According to organizers Christopher Street West, L.A. Pride is canceled for 2020, though it will exist online in some way. This comes after a postponement of the annual festival back in March.
L.A. Pride, originally scheduled for mid-June, is one of the biggest events in West Hollywood and Los Angeles in general. This year would have marked its 50th anniversary, if not for the pandemic. But, just because attendees can’t join in the parade and surrounding festivities, it doesn’t mean they can’t celebrate at home.
According to a statement from Estevan Montemayor, CSW board of directors president:
“The safety of the community is our top priority, and CSW must act responsibly to protect our community in the face of the COVID-19 pandemic. Our community has always adapted, changed, and become more resilient in the face of uncertain times. Although we cannot celebrate Pride with a Festival or Parade, CSW will make sure that the spirit of Pride is not forgotten. The LGBTQ+ community has overcome many obstacles over the years and has always emerged stronger and more unified. The 50th anniversary will be one to remember regardless of a physical experience this year, and our hope is to resume in-person events for our incredible milestone in 2021. Our community will once again look adversity directly in the face and rise up together in solidarity and celebration.”
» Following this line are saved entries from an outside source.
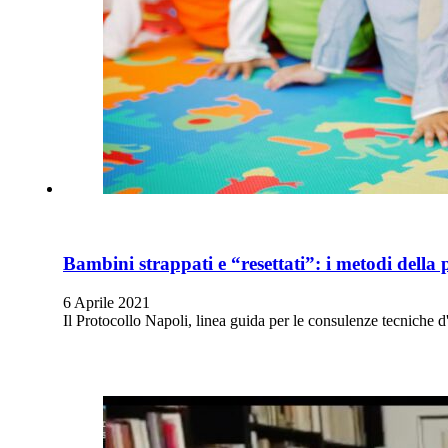
Bambini strappati e “resettati”: i metodi della 
6 Aprile 2021
Il Protocollo Napoli, linea guida per le consulenze tecniche 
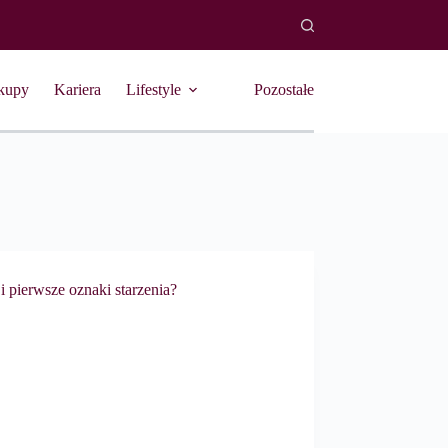
kupy
Kariera
Lifestyle
Pozostałe
 pierwsze oznaki starzenia?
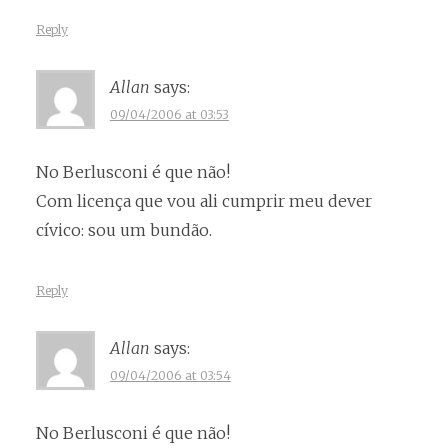
Reply
Allan
says:
09/04/2006 at 03:53
No Berlusconi é que não!
Com licença que vou ali cumprir meu dever
cívico: sou um bundão.
Reply
Allan
says:
09/04/2006 at 03:54
No Berlusconi é que não!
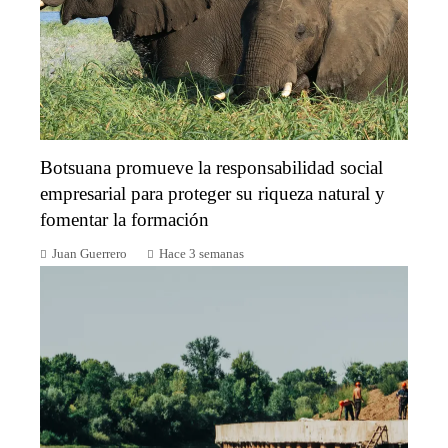
Botsuana promueve la responsabilidad social
empresarial para proteger su riqueza natural y
fomentar la formación
Juan Guerrero
Hace 3 semanas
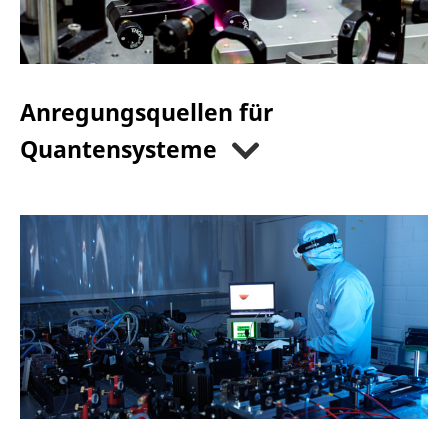
Anregungsquellen für
Quantensysteme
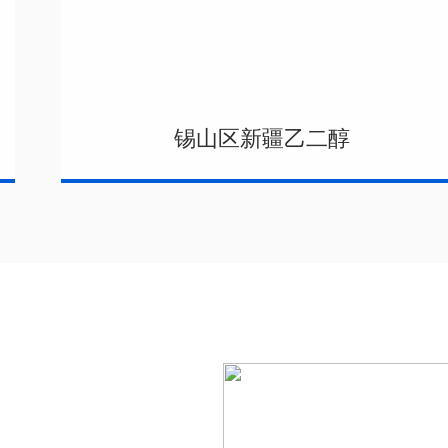
锡山区新疆乙二醇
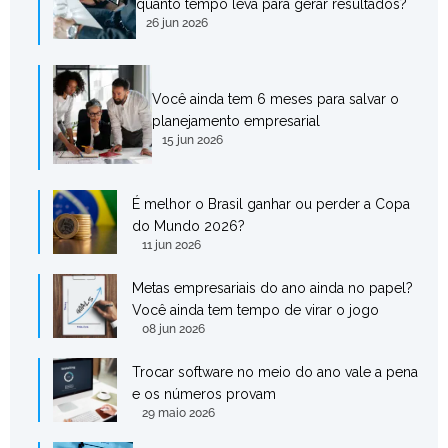
quanto tempo leva para gerar resultados?
26 jun 2026
Você ainda tem 6 meses para salvar o
planejamento empresarial
15 jun 2026
É melhor o Brasil ganhar ou perder a Copa
do Mundo 2026?
11 jun 2026
Metas empresariais do ano ainda no papel?
Você ainda tem tempo de virar o jogo
08 jun 2026
Trocar software no meio do ano vale a pena
e os números provam
29 maio 2026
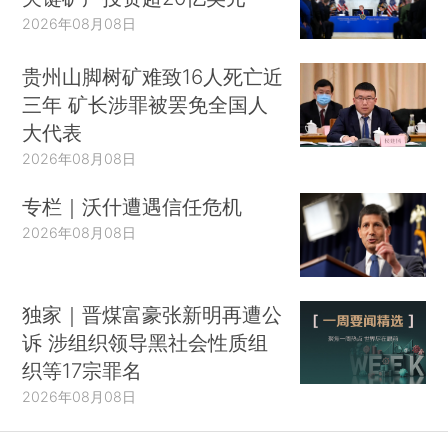
2026年08月08日
贵州山脚树矿难致16人死亡近
三年 矿长涉罪被罢免全国人
大代表
2026年08月08日
专栏｜沃什遭遇信任危机
2026年08月08日
独家｜晋煤富豪张新明再遭公
诉 涉组织领导黑社会性质组
织等17宗罪名
2026年08月08日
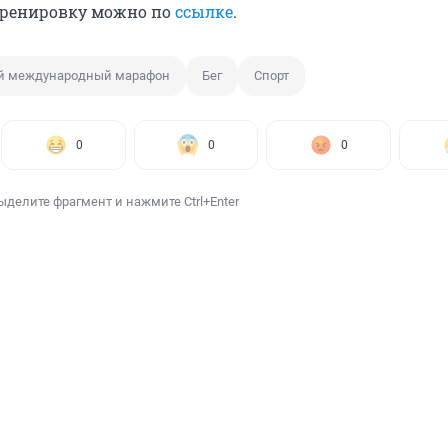
тренировку можно по
ссылке
.
й международный марафон
Бег
Спорт
0
0
0
ыделите фрагмент и нажмите Ctrl+Enter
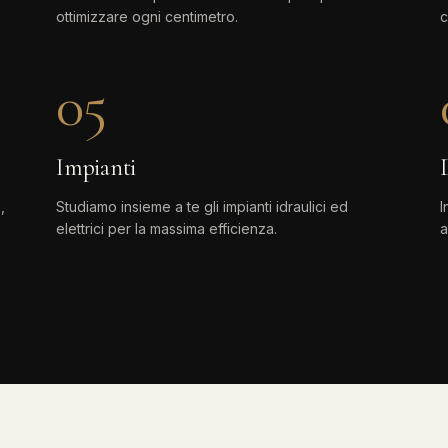
ottimizzare ogni centimetro.
c
05
Impianti
,
Studiamo insieme a te gli impianti idraulici ed
I
elettrici per la massima efficienza.
a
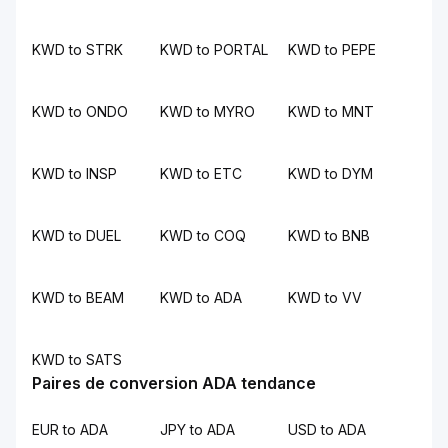
KWD to STRK
KWD to PORTAL
KWD to PEPE
KWD to ONDO
KWD to MYRO
KWD to MNT
KWD to INSP
KWD to ETC
KWD to DYM
KWD to DUEL
KWD to COQ
KWD to BNB
KWD to BEAM
KWD to ADA
KWD to VV
KWD to SATS
Paires de conversion ADA tendance
EUR to ADA
JPY to ADA
USD to ADA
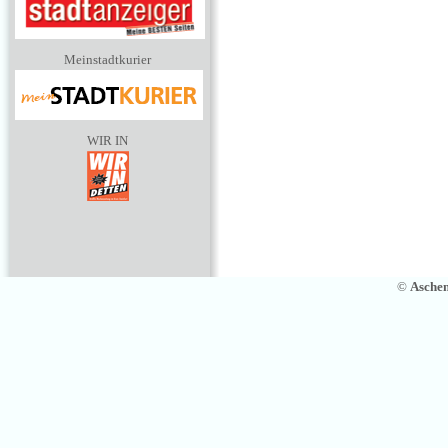
Meinstadtkurier
WIR IN
©
Asche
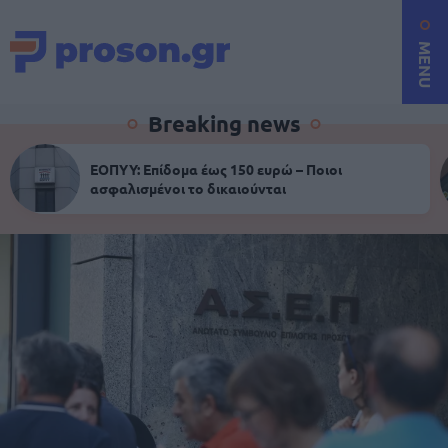
MENU
Breaking news
ΕΟΠΥΥ: Επίδομα έως 150 ευρώ – Ποιοι
ασφαλισμένοι το δικαιούνται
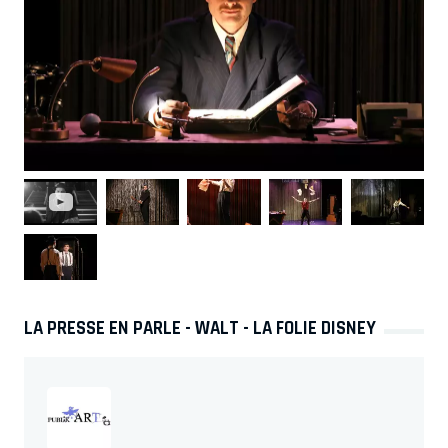
LA PRESSE EN PARLE - WALT - LA FOLIE DISNEY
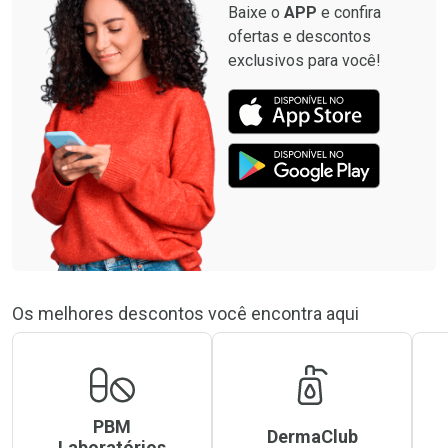
Baixe o
APP
e confira
ofertas e descontos
exclusivos para você!
Os melhores descontos você encontra aqui
PBM
DermaClub
Laboratórios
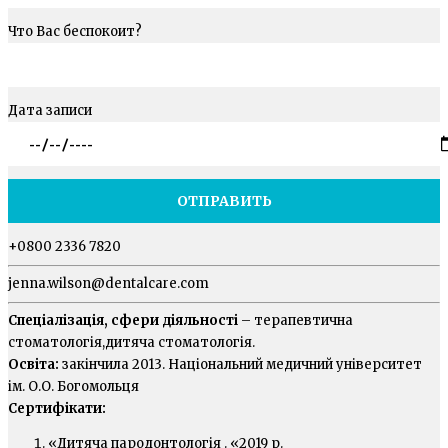
Что Вас беспокоит?
Дата записи
+0800 2336 7820
jenna.wilson@dentalcare.com
Спеціалізація, сфери діяльності
– терапевтична
стоматологія,дитяча стоматологія.
Освіта:
закінчила 2013. Національний медичний університет
ім. О.О. Богомольця
Сертифікати:
«Дитяча пародонтологія . «2019 р.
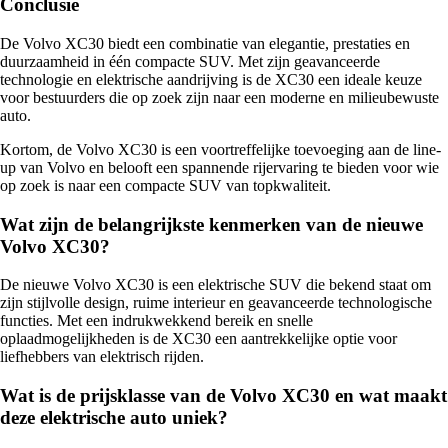
Conclusie
De Volvo XC30 biedt een combinatie van elegantie, prestaties en
duurzaamheid in één compacte SUV. Met zijn geavanceerde
technologie en elektrische aandrijving is de XC30 een ideale keuze
voor bestuurders die op zoek zijn naar een moderne en milieubewuste
auto.
Kortom, de Volvo XC30 is een voortreffelijke toevoeging aan de line-
up van Volvo en belooft een spannende rijervaring te bieden voor wie
op zoek is naar een compacte SUV van topkwaliteit.
Wat zijn de belangrijkste kenmerken van de nieuwe
Volvo XC30?
De nieuwe Volvo XC30 is een elektrische SUV die bekend staat om
zijn stijlvolle design, ruime interieur en geavanceerde technologische
functies. Met een indrukwekkend bereik en snelle
oplaadmogelijkheden is de XC30 een aantrekkelijke optie voor
liefhebbers van elektrisch rijden.
Wat is de prijsklasse van de Volvo XC30 en wat maakt
deze elektrische auto uniek?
On June 28, 1969, the NYPD raided the Stonewall Inn, a gay bar located on Christopher Street in Greenwich Village, and began arresting those inside. Patrons and neighbors rebelled in what is now known as the Stonewall Riots or Stonewall Rebellion. The nonprofit Christopher Street West formed and held the first Pride parade in Hollywood a year later on June 28, 1970, drawing about 1,000 attendees. The parade has since moved to West Hollywood and typically draws some 500,000 people.
Pride is not the only major event on hold in West Hollywood. Earlier this week, the city decided to defund all city-sponsored events through 2020, including the popular Halloween Carnaval. Officials cited not only the slim chance that a large event like that could occur so soon after the onset of the pandemic, but cost savings of about $6 million that could be diverted to more pressing needs. However, outgoing Mayor John D’Amico did note it’s not entirely off the table if circumstances change.
The digital programming for this year’s Pride has yet to be announced, but you can check LAPride.org for updates.